■ DIRECTIONS: What you return should match the material below line for line, except that no image appears in it.
▼▼▼
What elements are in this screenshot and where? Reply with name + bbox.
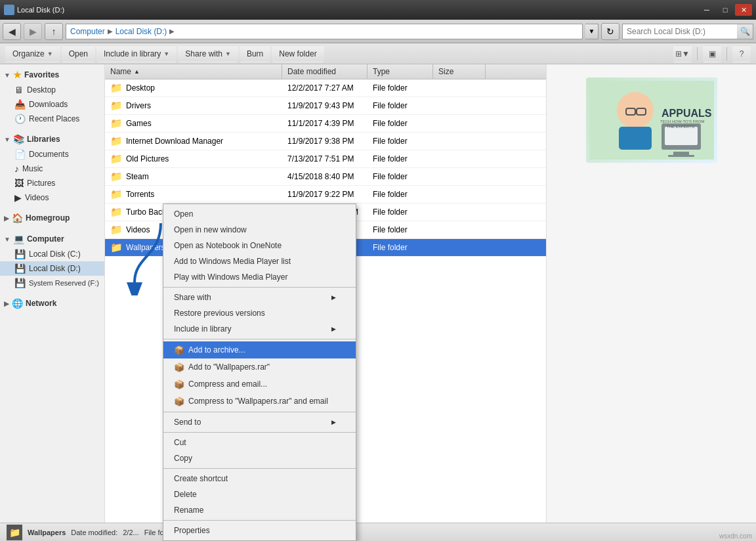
sidebar-item-documents[interactable]: 📄 Documents: [0, 147, 104, 162]
ctx-add-media-player[interactable]: Add to Windows Media Player list: [163, 253, 356, 269]
view-button[interactable]: ⊞▼: [673, 45, 692, 62]
ctx-play-media-label: Play with Windows Media Player: [174, 272, 287, 282]
col-date-header[interactable]: Date modified: [282, 64, 368, 79]
network-header[interactable]: ▶ 🌐 Network: [0, 295, 104, 311]
rar-icon-3: 📦: [174, 379, 184, 389]
svg-rect-8: [673, 152, 689, 155]
col-name-header[interactable]: Name ▲: [105, 64, 282, 79]
ctx-sep-5: [163, 468, 356, 469]
share-with-button[interactable]: Share with ▼: [178, 45, 238, 62]
sidebar-item-videos[interactable]: ▶ Videos: [0, 190, 104, 205]
ctx-add-archive[interactable]: 📦 Add to archive...: [163, 341, 356, 358]
ctx-open-new-window[interactable]: Open in new window: [163, 222, 356, 238]
sidebar-div-3: [0, 226, 104, 231]
burn-button[interactable]: Burn: [240, 45, 270, 62]
ctx-delete[interactable]: Delete: [163, 487, 356, 502]
folder-icon: 📁: [110, 224, 123, 236]
ctx-delete-label: Delete: [174, 490, 197, 499]
rar-icon-1: 📦: [174, 345, 184, 355]
disk-f-icon: 💾: [14, 278, 26, 288]
close-button[interactable]: ✕: [735, 4, 752, 16]
ctx-play-media[interactable]: Play with Windows Media Player: [163, 269, 356, 285]
folder-icon: 📁: [110, 82, 123, 94]
forward-button[interactable]: ▶: [24, 23, 42, 40]
new-folder-button[interactable]: New folder: [272, 45, 324, 62]
minimize-button[interactable]: ─: [698, 4, 715, 16]
path-computer[interactable]: Computer: [70, 27, 105, 36]
maximize-button[interactable]: □: [717, 4, 734, 16]
include-library-button[interactable]: Include in library ▼: [96, 45, 177, 62]
sidebar-item-desktop[interactable]: 🖥 Desktop: [0, 83, 104, 97]
folder-icon: 📁: [110, 100, 123, 112]
up-button[interactable]: ↑: [45, 23, 63, 40]
libraries-header[interactable]: ▼ 📚 Libraries: [0, 131, 104, 147]
open-button[interactable]: Open: [62, 45, 95, 62]
table-row[interactable]: 📁 Torrents 11/9/2017 9:22 PM File folder: [105, 186, 546, 204]
file-name: Games: [126, 119, 152, 128]
ctx-copy[interactable]: Copy: [163, 450, 356, 466]
desktop-icon: 🖥: [14, 85, 24, 95]
ctx-compress-rar-email[interactable]: 📦 Compress to "Wallpapers.rar" and email: [163, 393, 356, 410]
table-row[interactable]: 📁 Steam 4/15/2018 8:40 PM File folder: [105, 168, 546, 186]
sidebar-item-downloads[interactable]: 📥 Downloads: [0, 97, 104, 112]
ctx-compress-email[interactable]: 📦 Compress and email...: [163, 376, 356, 393]
col-size-header[interactable]: Size: [433, 64, 486, 79]
path-arrow-1: ▶: [108, 28, 113, 35]
col-type-header[interactable]: Type: [368, 64, 433, 79]
favorites-header[interactable]: ▼ ★ Favorites: [0, 67, 104, 83]
table-row[interactable]: 📁 Desktop 12/2/2017 7:27 AM File folder: [105, 79, 546, 97]
ctx-properties[interactable]: Properties: [163, 523, 356, 538]
rar-icon-4: 📦: [174, 396, 184, 406]
file-list-header: Name ▲ Date modified Type Size: [105, 64, 546, 79]
ctx-share-with-label: Share with: [174, 293, 211, 302]
sidebar-item-pictures[interactable]: 🖼 Pictures: [0, 176, 104, 190]
file-size: [433, 193, 486, 196]
file-type: File folder: [368, 171, 433, 183]
table-row[interactable]: 📁 Drivers 11/9/2017 9:43 PM File folder: [105, 97, 546, 115]
ctx-rename[interactable]: Rename: [163, 502, 356, 518]
sidebar-div-2: [0, 205, 104, 210]
ctx-restore-label: Restore previous versions: [174, 309, 265, 318]
computer-header[interactable]: ▼ 💻 Computer: [0, 231, 104, 247]
sidebar-item-music[interactable]: ♪ Music: [0, 162, 104, 176]
address-path[interactable]: Computer ▶ Local Disk (D:) ▶: [66, 24, 583, 39]
ctx-open-onenote[interactable]: Open as Notebook in OneNote: [163, 238, 356, 253]
ctx-share-with[interactable]: Share with ▶: [163, 290, 356, 305]
sidebar-item-local-d[interactable]: 💾 Local Disk (D:): [0, 261, 104, 276]
preview-button[interactable]: ▣: [703, 45, 721, 62]
ctx-properties-label: Properties: [174, 526, 210, 535]
sidebar: ▼ ★ Favorites 🖥 Desktop 📥 Downloads 🕐 Re…: [0, 64, 105, 523]
search-icon[interactable]: 🔍: [737, 24, 753, 39]
table-row[interactable]: 📁 Internet Download Manager 11/9/2017 9:…: [105, 133, 546, 150]
sidebar-item-system-reserved[interactable]: 💾 System Reserved (F:): [0, 276, 104, 290]
ctx-open-label: Open: [174, 209, 193, 219]
refresh-button[interactable]: ↻: [601, 23, 620, 40]
ctx-cut[interactable]: Cut: [163, 435, 356, 450]
rar-icon-2: 📦: [174, 362, 184, 372]
ctx-create-shortcut-label: Create shortcut: [174, 474, 228, 483]
ctx-add-rar[interactable]: 📦 Add to "Wallpapers.rar": [163, 358, 356, 376]
back-button[interactable]: ◀: [3, 23, 21, 40]
path-disk[interactable]: Local Disk (D:): [116, 27, 167, 36]
table-row[interactable]: 📁 Old Pictures 7/13/2017 7:51 PM File fo…: [105, 150, 546, 168]
ctx-send-to[interactable]: Send to ▶: [163, 414, 356, 430]
ctx-create-shortcut[interactable]: Create shortcut: [163, 471, 356, 487]
homegroup-header[interactable]: ▶ 🏠 Homegroup: [0, 210, 104, 226]
libraries-icon: 📚: [13, 134, 24, 144]
status-thumb-icon: 📁: [7, 525, 22, 540]
ctx-restore[interactable]: Restore previous versions: [163, 305, 356, 321]
ctx-compress-email-label: Compress and email...: [188, 379, 267, 389]
sidebar-item-local-c[interactable]: 💾 Local Disk (C:): [0, 247, 104, 261]
address-dropdown[interactable]: ▼: [585, 24, 598, 39]
organize-button[interactable]: Organize ▼: [5, 45, 60, 62]
ctx-include-library[interactable]: Include in library ▶: [163, 321, 356, 337]
svg-rect-9: [668, 155, 694, 157]
ctx-open[interactable]: Open: [163, 206, 356, 222]
homegroup-icon: 🏠: [12, 213, 23, 223]
sidebar-item-recent[interactable]: 🕐 Recent Places: [0, 112, 104, 126]
recent-icon: 🕐: [14, 114, 26, 124]
help-button[interactable]: ?: [732, 45, 751, 62]
downloads-icon: 📥: [14, 99, 26, 110]
search-input[interactable]: [623, 27, 737, 36]
table-row[interactable]: 📁 Games 11/1/2017 4:39 PM File folder: [105, 115, 546, 133]
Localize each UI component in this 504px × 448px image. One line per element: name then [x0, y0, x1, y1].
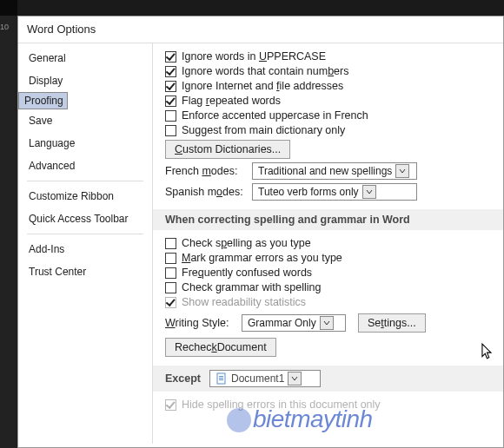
▲▲▲
■ ANSWER FOR THE TASK:
What elements are in this screenshot and where? Reply with name + bbox.
sidebar-item-documents[interactable]: 📄 Documents: [0, 147, 104, 162]
ctx-add-media-player[interactable]: Add to Windows Media Player list: [163, 253, 356, 269]
view-button[interactable]: ⊞▼: [673, 45, 692, 62]
ctx-play-media-label: Play with Windows Media Player: [174, 272, 287, 282]
col-date-header[interactable]: Date modified: [282, 64, 368, 79]
network-header[interactable]: ▶ 🌐 Network: [0, 295, 104, 311]
rar-icon-3: 📦: [174, 379, 184, 389]
svg-rect-8: [673, 152, 689, 155]
col-name-header[interactable]: Name ▲: [105, 64, 282, 79]
ctx-sep-5: [163, 468, 356, 469]
share-with-button[interactable]: Share with ▼: [178, 45, 238, 62]
sidebar-item-videos[interactable]: ▶ Videos: [0, 190, 104, 205]
ctx-add-archive[interactable]: 📦 Add to archive...: [163, 341, 356, 358]
ctx-open-new-window[interactable]: Open in new window: [163, 222, 356, 238]
sidebar-div-3: [0, 226, 104, 231]
burn-button[interactable]: Burn: [240, 45, 270, 62]
ctx-delete[interactable]: Delete: [163, 487, 356, 502]
folder-icon: 📁: [110, 224, 123, 236]
ctx-delete-label: Delete: [174, 490, 197, 499]
rar-icon-1: 📦: [174, 345, 184, 355]
disk-f-icon: 💾: [14, 278, 26, 288]
close-button[interactable]: ✕: [735, 4, 752, 16]
ctx-play-media[interactable]: Play with Windows Media Player: [163, 269, 356, 285]
folder-icon: 📁: [110, 82, 123, 94]
forward-button[interactable]: ▶: [24, 23, 42, 40]
new-folder-button[interactable]: New folder: [272, 45, 324, 62]
minimize-button[interactable]: ─: [698, 4, 715, 16]
path-computer[interactable]: Computer: [70, 27, 105, 36]
maximize-button[interactable]: □: [717, 4, 734, 16]
include-library-button[interactable]: Include in library ▼: [96, 45, 177, 62]
sidebar-item-desktop[interactable]: 🖥 Desktop: [0, 83, 104, 97]
folder-icon: 📁: [110, 100, 123, 112]
up-button[interactable]: ↑: [45, 23, 63, 40]
libraries-header[interactable]: ▼ 📚 Libraries: [0, 131, 104, 147]
open-button[interactable]: Open: [62, 45, 95, 62]
table-row[interactable]: 📁 Torrents 11/9/2017 9:22 PM File folder: [105, 186, 546, 204]
file-name: Games: [126, 119, 152, 128]
ctx-copy[interactable]: Copy: [163, 450, 356, 466]
desktop-icon: 🖥: [14, 85, 24, 95]
ctx-compress-rar-email[interactable]: 📦 Compress to "Wallpapers.rar" and email: [163, 393, 356, 410]
table-row[interactable]: 📁 Steam 4/15/2018 8:40 PM File folder: [105, 168, 546, 186]
sidebar-item-downloads[interactable]: 📥 Downloads: [0, 97, 104, 112]
ctx-compress-email[interactable]: 📦 Compress and email...: [163, 376, 356, 393]
col-size-header[interactable]: Size: [433, 64, 486, 79]
path-arrow-1: ▶: [108, 28, 113, 35]
col-type-header[interactable]: Type: [368, 64, 433, 79]
favorites-header[interactable]: ▼ ★ Favorites: [0, 67, 104, 83]
table-row[interactable]: 📁 Desktop 12/2/2017 7:27 AM File folder: [105, 79, 546, 97]
ctx-properties[interactable]: Properties: [163, 523, 356, 538]
rar-icon-4: 📦: [174, 396, 184, 406]
file-list-header: Name ▲ Date modified Type Size: [105, 64, 546, 79]
ctx-share-with-label: Share with: [174, 293, 211, 302]
sidebar-item-pictures[interactable]: 🖼 Pictures: [0, 176, 104, 190]
file-size: [433, 193, 486, 196]
file-type: File folder: [368, 171, 433, 183]
table-row[interactable]: 📁 Drivers 11/9/2017 9:43 PM File folder: [105, 97, 546, 115]
ctx-rename[interactable]: Rename: [163, 502, 356, 518]
sidebar-div-2: [0, 205, 104, 210]
ctx-restore-label: Restore previous versions: [174, 309, 265, 318]
computer-header[interactable]: ▼ 💻 Computer: [0, 231, 104, 247]
sidebar-item-music[interactable]: ♪ Music: [0, 162, 104, 176]
address-path[interactable]: Computer ▶ Local Disk (D:) ▶: [66, 24, 583, 39]
ctx-open-onenote[interactable]: Open as Notebook in OneNote: [163, 238, 356, 253]
ctx-share-with[interactable]: Share with ▶: [163, 290, 356, 305]
sidebar-item-local-d[interactable]: 💾 Local Disk (D:): [0, 261, 104, 276]
preview-button[interactable]: ▣: [703, 45, 721, 62]
ctx-properties-label: Properties: [174, 526, 210, 535]
sidebar: ▼ ★ Favorites 🖥 Desktop 📥 Downloads 🕐 Re…: [0, 64, 105, 523]
search-icon[interactable]: 🔍: [737, 24, 753, 39]
table-row[interactable]: 📁 Internet Download Manager 11/9/2017 9:…: [105, 133, 546, 150]
sidebar-item-system-reserved[interactable]: 💾 System Reserved (F:): [0, 276, 104, 290]
ctx-open-label: Open: [174, 209, 193, 219]
refresh-button[interactable]: ↻: [601, 23, 620, 40]
ctx-cut[interactable]: Cut: [163, 435, 356, 450]
rar-icon-2: 📦: [174, 362, 184, 372]
ctx-create-shortcut-label: Create shortcut: [174, 474, 228, 483]
ctx-add-rar[interactable]: 📦 Add to "Wallpapers.rar": [163, 358, 356, 376]
back-button[interactable]: ◀: [3, 23, 21, 40]
path-disk[interactable]: Local Disk (D:): [116, 27, 167, 36]
table-row[interactable]: 📁 Old Pictures 7/13/2017 7:51 PM File fo…: [105, 150, 546, 168]
ctx-send-to[interactable]: Send to ▶: [163, 414, 356, 430]
ctx-create-shortcut[interactable]: Create shortcut: [163, 471, 356, 487]
homegroup-header[interactable]: ▶ 🏠 Homegroup: [0, 210, 104, 226]
libraries-icon: 📚: [13, 134, 24, 144]
status-thumb-icon: 📁: [7, 525, 22, 540]
ctx-restore[interactable]: Restore previous versions: [163, 305, 356, 321]
ctx-compress-email-label: Compress and email...: [188, 379, 267, 389]
sidebar-item-local-c[interactable]: 💾 Local Disk (C:): [0, 247, 104, 261]
address-dropdown[interactable]: ▼: [585, 24, 598, 39]
organize-button[interactable]: Organize ▼: [5, 45, 60, 62]
ctx-include-library[interactable]: Include in library ▶: [163, 321, 356, 337]
svg-rect-9: [668, 155, 694, 157]
ctx-open[interactable]: Open: [163, 206, 356, 222]
homegroup-icon: 🏠: [12, 213, 23, 223]
sidebar-item-recent[interactable]: 🕐 Recent Places: [0, 112, 104, 126]
recent-icon: 🕐: [14, 114, 26, 124]
help-button[interactable]: ?: [732, 45, 751, 62]
downloads-icon: 📥: [14, 99, 26, 110]
search-input[interactable]: [623, 27, 737, 36]
table-row[interactable]: 📁 Games 11/1/2017 4:39 PM File folder: [105, 115, 546, 133]
Localize each UI component in this 504px × 448px image. One line per element: name then [x0, y0, x1, y1].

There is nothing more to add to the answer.